TASK OBJECTIVE: Transcribe the complete listing exactly.

RECORDS PROVIDED START

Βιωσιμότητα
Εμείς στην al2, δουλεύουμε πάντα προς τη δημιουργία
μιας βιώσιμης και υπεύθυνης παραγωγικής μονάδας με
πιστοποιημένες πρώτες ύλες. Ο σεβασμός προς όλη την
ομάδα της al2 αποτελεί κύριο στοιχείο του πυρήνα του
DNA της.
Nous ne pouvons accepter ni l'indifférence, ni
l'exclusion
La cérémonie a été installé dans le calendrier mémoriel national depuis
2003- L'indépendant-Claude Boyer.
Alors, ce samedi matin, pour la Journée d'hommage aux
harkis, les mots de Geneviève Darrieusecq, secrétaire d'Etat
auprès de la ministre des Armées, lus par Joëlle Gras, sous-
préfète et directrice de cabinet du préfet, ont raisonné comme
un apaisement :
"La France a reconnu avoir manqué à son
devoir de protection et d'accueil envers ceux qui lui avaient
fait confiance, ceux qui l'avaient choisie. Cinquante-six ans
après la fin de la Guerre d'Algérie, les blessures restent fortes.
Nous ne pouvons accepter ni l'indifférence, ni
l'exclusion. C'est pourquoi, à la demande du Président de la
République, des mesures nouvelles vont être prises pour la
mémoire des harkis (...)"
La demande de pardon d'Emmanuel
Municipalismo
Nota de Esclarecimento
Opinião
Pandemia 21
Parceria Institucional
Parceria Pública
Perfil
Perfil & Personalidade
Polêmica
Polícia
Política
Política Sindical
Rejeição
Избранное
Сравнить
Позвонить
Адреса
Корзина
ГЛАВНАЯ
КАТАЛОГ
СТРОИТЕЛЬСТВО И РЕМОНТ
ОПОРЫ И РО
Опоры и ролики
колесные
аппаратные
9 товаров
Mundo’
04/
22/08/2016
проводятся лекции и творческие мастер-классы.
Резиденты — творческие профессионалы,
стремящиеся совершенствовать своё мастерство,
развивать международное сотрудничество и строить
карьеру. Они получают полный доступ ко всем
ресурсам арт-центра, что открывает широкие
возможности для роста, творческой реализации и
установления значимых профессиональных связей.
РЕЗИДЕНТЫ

RECORDS PROVIDED END

SOLUTION FOR THIS TASK:
Βιωσιμότητα
Εμείς στην al2, δουλεύουμε πάντα προς τη δημιουργία
μιας βιώσιμης και υπεύθυνης παραγωγικής μονάδας με
πιστοποιημένες πρώτες ύλες. Ο σεβασμός προς όλη την
ομάδα της al2 αποτελεί κύριο στοιχείο του πυρήνα του
DNA της.
Nous ne pouvons accepter ni l'indifférence, ni
l'exclusion
La cérémonie a été installé dans le calendrier mémoriel national depuis
2003- L'indépendant-Claude Boyer.
Alors, ce samedi matin, pour la Journée d'hommage aux
harkis, les mots de Geneviève Darrieusecq, secrétaire d'Etat
auprès de la ministre des Armées, lus par Joëlle Gras, sous-
préfète et directrice de cabinet du préfet, ont raisonné comme
un apaisement :
"La France a reconnu avoir manqué à son
devoir de protection et d'accueil envers ceux qui lui avaient
fait confiance, ceux qui l'avaient choisie. Cinquante-six ans
après la fin de la Guerre d'Algérie, les blessures restent fortes.
Nous ne pouvons accepter ni l'indifférence, ni
l'exclusion. C'est pourquoi, à la demande du Président de la
République, des mesures nouvelles vont être prises pour la
mémoire des harkis (...)"
La demande de pardon d'Emmanuel
Municipalismo
Nota de Esclarecimento
Opinião
Pandemia 21
Parceria Institucional
Parceria Pública
Perfil
Perfil & Personalidade
Polêmica
Polícia
Política
Política Sindical
Rejeição
Избранное
Сравнить
Позвонить
Адреса
Корзина
ГЛАВНАЯ
КАТАЛОГ
СТРОИТЕЛЬСТВО И РЕМОНТ
ОПОРЫ И РО
Опоры и ролики
колесные
аппаратные
9 товаров
Mundo’
04/
22/08/2016
проводятся лекции и творческие мастер-классы.
Резиденты — творческие профессионалы,
стремящиеся совершенствовать своё мастерство,
развивать международное сотрудничество и строить
карьеру. Они получают полный доступ ко всем
ресурсам арт-центра, что открывает широкие
возможности для роста, творческой реализации и
установления значимых профессиональных связей.
РЕЗИДЕНТЫ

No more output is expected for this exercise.